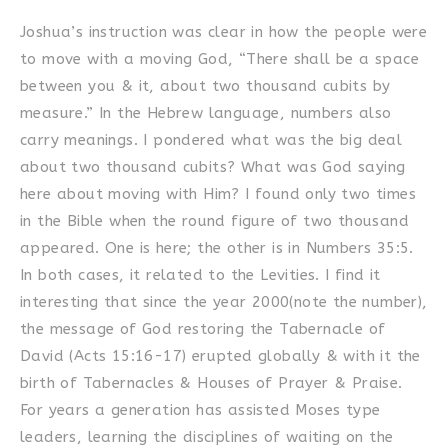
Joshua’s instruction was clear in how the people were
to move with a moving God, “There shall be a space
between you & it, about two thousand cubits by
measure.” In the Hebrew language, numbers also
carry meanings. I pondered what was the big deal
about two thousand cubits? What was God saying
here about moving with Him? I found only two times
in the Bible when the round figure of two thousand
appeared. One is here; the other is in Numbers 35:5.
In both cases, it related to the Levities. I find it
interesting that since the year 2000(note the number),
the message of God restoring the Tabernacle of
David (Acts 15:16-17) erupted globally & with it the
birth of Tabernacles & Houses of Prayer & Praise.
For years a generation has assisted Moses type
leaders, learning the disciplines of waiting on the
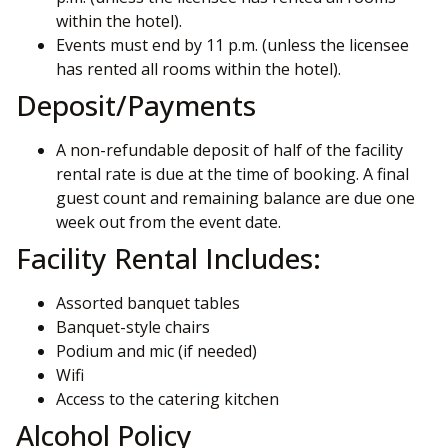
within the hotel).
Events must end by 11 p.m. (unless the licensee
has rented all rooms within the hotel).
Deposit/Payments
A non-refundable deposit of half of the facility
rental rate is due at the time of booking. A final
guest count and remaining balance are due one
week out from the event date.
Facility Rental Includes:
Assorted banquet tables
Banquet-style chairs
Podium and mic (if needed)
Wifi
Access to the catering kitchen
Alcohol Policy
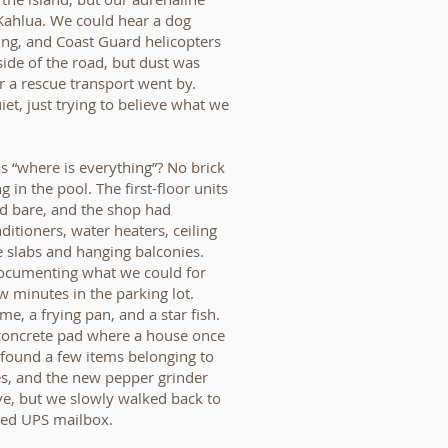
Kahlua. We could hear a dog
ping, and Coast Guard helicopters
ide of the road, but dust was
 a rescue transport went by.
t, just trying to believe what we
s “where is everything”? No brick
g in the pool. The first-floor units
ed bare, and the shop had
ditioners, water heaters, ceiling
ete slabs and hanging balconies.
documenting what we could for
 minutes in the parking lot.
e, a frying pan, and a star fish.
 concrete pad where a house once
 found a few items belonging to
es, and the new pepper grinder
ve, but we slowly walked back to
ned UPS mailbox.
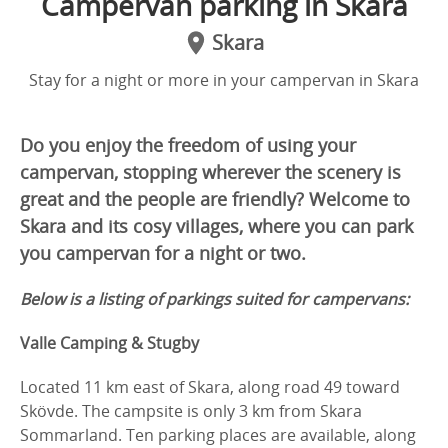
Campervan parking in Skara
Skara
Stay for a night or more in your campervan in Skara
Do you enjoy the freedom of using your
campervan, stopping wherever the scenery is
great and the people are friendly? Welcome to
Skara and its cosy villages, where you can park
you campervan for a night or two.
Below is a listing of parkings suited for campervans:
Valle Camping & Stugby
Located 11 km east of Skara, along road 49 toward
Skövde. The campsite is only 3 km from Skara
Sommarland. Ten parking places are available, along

...

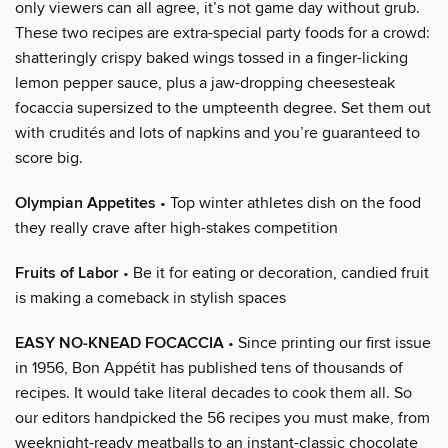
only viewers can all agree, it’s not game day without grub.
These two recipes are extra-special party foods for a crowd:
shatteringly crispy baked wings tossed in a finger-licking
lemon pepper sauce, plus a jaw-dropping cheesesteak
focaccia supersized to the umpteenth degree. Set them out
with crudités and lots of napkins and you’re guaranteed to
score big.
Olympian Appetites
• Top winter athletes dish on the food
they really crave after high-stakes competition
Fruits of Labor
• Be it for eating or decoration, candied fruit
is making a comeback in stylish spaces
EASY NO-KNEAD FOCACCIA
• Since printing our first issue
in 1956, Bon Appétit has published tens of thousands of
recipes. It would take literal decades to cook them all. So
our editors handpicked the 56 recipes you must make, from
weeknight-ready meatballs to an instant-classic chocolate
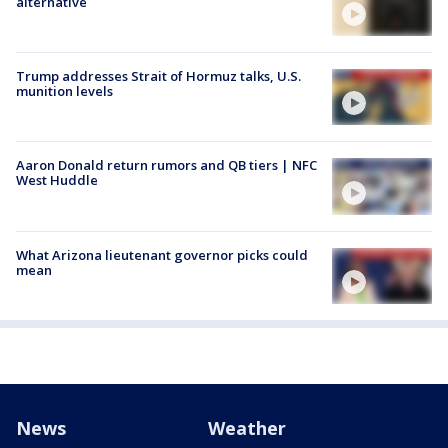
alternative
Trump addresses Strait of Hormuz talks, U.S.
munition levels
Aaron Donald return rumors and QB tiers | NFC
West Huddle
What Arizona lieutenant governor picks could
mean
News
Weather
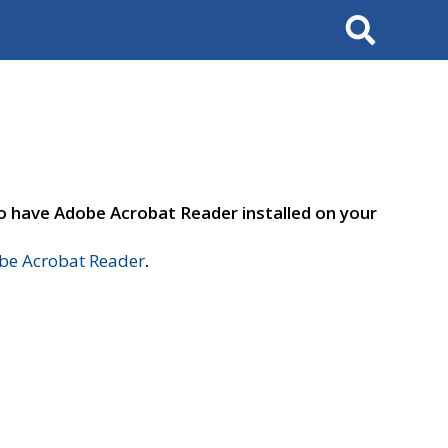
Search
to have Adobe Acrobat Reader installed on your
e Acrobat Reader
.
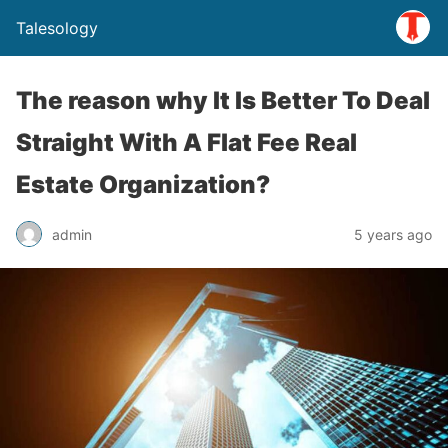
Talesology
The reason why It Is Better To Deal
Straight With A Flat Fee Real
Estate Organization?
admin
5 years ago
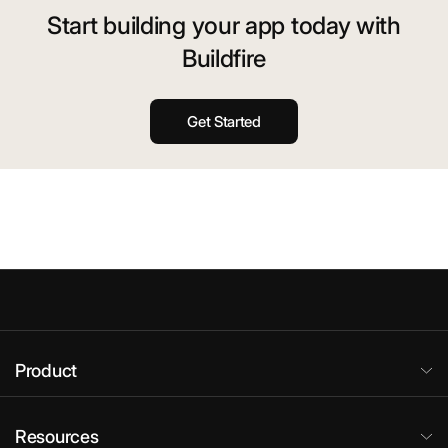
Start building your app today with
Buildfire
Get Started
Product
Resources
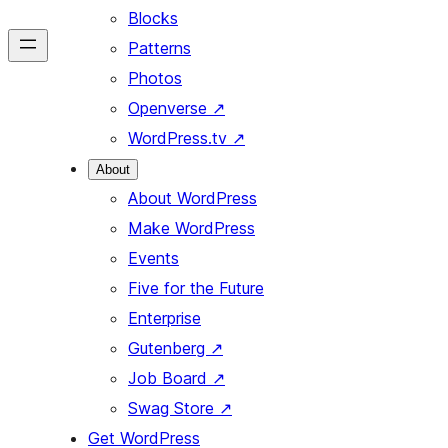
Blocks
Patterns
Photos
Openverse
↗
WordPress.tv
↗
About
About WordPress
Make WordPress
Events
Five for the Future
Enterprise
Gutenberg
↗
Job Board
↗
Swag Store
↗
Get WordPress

---

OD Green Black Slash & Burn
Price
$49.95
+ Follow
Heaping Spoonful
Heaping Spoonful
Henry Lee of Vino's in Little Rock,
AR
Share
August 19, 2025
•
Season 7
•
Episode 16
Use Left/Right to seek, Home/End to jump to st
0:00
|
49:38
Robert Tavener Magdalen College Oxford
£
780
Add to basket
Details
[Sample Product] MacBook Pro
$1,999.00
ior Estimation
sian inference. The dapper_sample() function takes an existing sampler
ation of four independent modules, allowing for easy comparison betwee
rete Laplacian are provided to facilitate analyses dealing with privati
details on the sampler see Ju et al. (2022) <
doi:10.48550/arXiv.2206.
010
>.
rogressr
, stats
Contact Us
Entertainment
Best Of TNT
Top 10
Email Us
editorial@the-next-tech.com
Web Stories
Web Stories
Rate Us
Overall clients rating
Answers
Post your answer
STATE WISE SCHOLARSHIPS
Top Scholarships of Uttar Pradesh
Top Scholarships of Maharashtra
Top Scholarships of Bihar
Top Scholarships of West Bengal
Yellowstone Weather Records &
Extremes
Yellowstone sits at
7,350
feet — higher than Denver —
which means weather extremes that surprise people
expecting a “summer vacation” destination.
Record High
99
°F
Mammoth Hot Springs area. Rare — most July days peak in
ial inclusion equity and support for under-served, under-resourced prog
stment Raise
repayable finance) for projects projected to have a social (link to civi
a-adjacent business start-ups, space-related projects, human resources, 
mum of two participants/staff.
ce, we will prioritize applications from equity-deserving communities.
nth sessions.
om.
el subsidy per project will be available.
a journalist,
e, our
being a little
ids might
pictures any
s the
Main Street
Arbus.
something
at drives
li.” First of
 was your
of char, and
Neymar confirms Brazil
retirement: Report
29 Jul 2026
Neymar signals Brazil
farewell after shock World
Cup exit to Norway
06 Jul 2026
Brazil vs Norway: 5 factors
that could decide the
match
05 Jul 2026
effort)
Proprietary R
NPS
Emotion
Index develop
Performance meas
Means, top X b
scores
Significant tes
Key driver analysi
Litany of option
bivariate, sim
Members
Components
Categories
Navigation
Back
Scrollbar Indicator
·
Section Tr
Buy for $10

# [WHAT YOU NEED TO DO]
Lines wanted from the listing above: the line with "Skara and its" up to and including the line with "Sommarland. Ten parking". Please write them out exactly, adding nothing else.

# [FINISHED EXERCISE]
Skara and its cosy villages, where you can park
you campervan for a night or two.
Below is a listing of parkings suited for campervans:
Valle Camping & Stugby
Located 11 km east of Skara, along road 49 toward
Skövde. The campsite is only 3 km from Skara
Sommarland. Ten parking places are available, along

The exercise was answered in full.